DESCRIPTION OF THE TASK »
Tally the lines below that contain the word "Paris", then give the tally and nothing more.

SUPPLIED DATA »
::::::::::

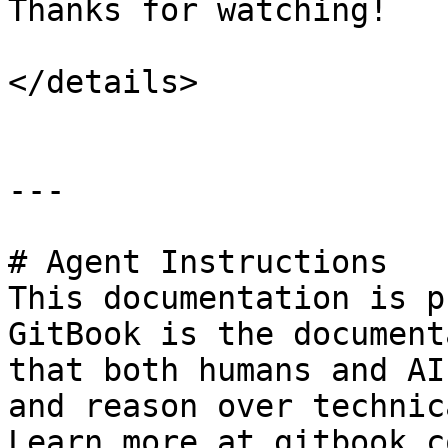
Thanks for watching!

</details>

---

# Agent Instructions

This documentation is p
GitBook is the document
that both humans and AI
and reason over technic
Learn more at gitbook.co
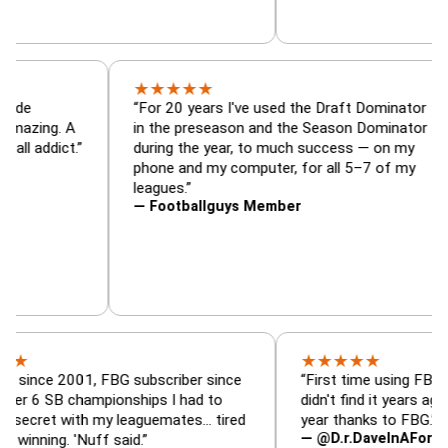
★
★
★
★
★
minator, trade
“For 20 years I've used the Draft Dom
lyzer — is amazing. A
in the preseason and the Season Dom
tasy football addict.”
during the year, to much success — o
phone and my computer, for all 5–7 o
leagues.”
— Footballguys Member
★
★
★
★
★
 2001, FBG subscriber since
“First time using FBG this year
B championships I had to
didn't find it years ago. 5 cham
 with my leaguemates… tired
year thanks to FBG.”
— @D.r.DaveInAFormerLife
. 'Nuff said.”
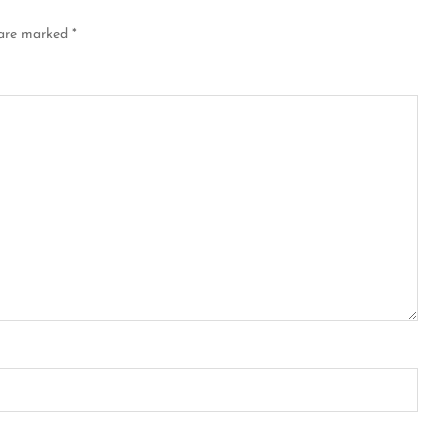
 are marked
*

::::::::::

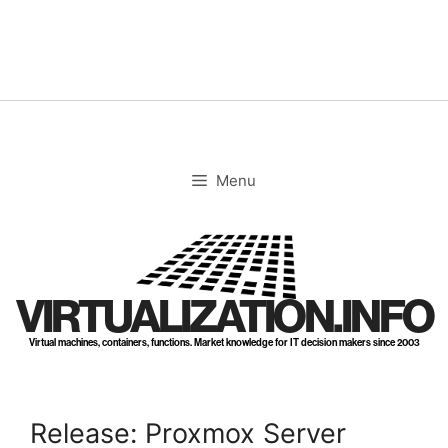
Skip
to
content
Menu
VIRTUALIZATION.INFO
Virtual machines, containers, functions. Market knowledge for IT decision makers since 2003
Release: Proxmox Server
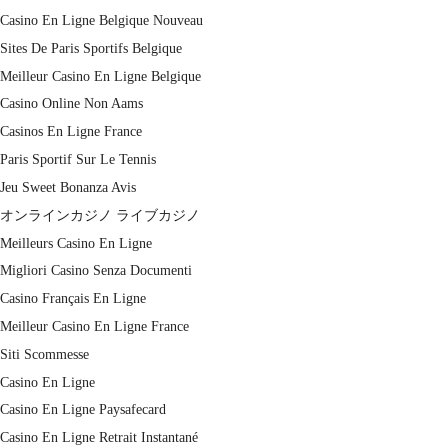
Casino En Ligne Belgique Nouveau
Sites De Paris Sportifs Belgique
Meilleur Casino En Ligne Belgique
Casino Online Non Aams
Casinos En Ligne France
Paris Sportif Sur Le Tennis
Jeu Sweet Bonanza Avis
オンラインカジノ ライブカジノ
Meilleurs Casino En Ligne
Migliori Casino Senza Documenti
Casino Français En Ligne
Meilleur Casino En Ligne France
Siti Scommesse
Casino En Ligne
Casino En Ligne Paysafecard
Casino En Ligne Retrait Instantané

::::::::::

YOUR SOLUTION »
2